By that, Arcovitch said, he meant that there was no change in the Tuesday to Friday schedule of groups of four to eight fighters taking off in the morning and afternoon, weather and other factors permitting.
“Our operations during the week in question remained within those parameters, which is why from my perspective I said no increase,” Arcovitch wrote in a message.
The spike in flights came at an inopportune time for the Guard, firing up long-time critics and creating new ones.
“Around April 1, there was a huge increase in the noise from the F-35,” said Jimmy Leas, a persistent critic of the decision to base the plane in an urban area.
Leas created an online complaint form back in February, but the numbers filed were modest until that first week in April, when they began flooding in, he said.
Many were reporting uncomfortable noise levels inside their homes, leading Leas to predict that complaints will rise significantly as the weather warms up and the Guard reaches its full flight capacity.

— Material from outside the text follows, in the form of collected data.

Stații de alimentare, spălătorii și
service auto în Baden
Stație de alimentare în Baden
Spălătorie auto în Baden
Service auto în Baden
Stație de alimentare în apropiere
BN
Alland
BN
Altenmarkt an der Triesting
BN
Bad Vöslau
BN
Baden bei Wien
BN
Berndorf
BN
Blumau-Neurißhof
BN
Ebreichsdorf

Richard Olmstead said he and his wife have been laid off from their jobs and are stuck at home in Winooski trying to homeschool three young kids in what sounds like a war zone.

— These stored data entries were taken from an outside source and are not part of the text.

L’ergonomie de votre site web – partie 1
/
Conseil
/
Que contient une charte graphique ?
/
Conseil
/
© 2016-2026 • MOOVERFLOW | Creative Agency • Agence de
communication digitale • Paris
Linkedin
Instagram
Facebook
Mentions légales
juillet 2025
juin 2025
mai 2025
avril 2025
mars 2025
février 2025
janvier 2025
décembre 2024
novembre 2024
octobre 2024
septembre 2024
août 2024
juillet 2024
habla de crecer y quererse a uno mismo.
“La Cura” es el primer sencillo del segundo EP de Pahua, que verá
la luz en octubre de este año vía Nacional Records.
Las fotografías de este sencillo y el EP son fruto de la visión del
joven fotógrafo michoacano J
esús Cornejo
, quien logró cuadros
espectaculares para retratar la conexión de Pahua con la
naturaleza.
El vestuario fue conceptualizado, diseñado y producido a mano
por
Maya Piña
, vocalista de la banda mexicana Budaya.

The thunderous F-35s are far louder than the F-16s such that the family can’t continue a call, conduct a lesson or have a conversation inside their own home.
“We live in a brick house that shakes when they go over,” Olmstead said. “I’m just infuriated by it.”
Leas was also behind a petition, now signed by about 1,800 people, urging Gov. Phil Scott to suspend flight operations during the pandemic, which the governor declined to do, highlighting all the help the Guard has provided the state in the pandemic fight. The Burlington City Council took up a similar resolution at a meeting earlier this month and passed it by an 11 to 1 vote.
Shevchik chalked the whole thing up to an innocent miscommunication over the “operational terms” used by military public affairs officials. He stressed that any such confusion should not be “construed as misleading or evasive.”
“I’m committed to transparency and open conversations within the bounds of operational security,” he said.